Scientific progress in physics and mathematics has led to the development of efficient technology for communicating and distributing information in the 20th century. This technology forms one of the cornerstones of information society and our global economy, which are highly reliant on secure methods to transfer and distribute information quickly. To satisfy ever-increasing demands for speed and security, encryption and communication methods are constantly improved and there is an ongoing effort to develop corresponding technology further.

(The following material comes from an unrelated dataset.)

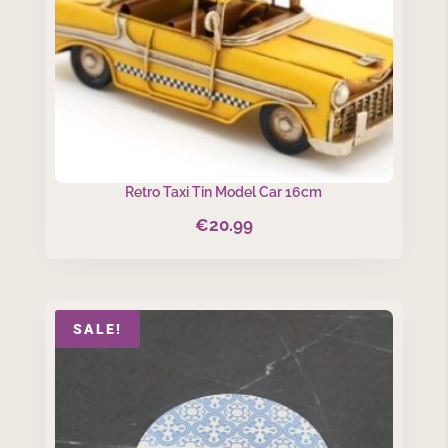
Retro Taxi Tin Model Car 16cm
€
20.99
SALE!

Classical information theory is not usually part of a physics undergraduate degree course. The theory assumes simple classical properties of physical systems and based on those a largely mathematical theory of information is established. The obtained results are independent of the chosen implementation and its physical details. However, one still has to acknowledge that information is physical, that is information carriers, senders, and receivers obey the laws of physics. The notion of quantum information comes about since it turns out that the rules of quantum mechanics violate some of the basic physics assumptions in classical information theory. The consequences of this are many, ranging from improved channel capacities, the possibility of physically secure communication protocols, to invalidating some beliefs about the security of classical communication protocols.

So far the approach followed in this book was to assume idealized physical systemswhich perfectly implement qubits and then demonstrate how quantum computing algorithms can be realized using perfect qubits. Error correction and fault tolerance were only mentioned briefly.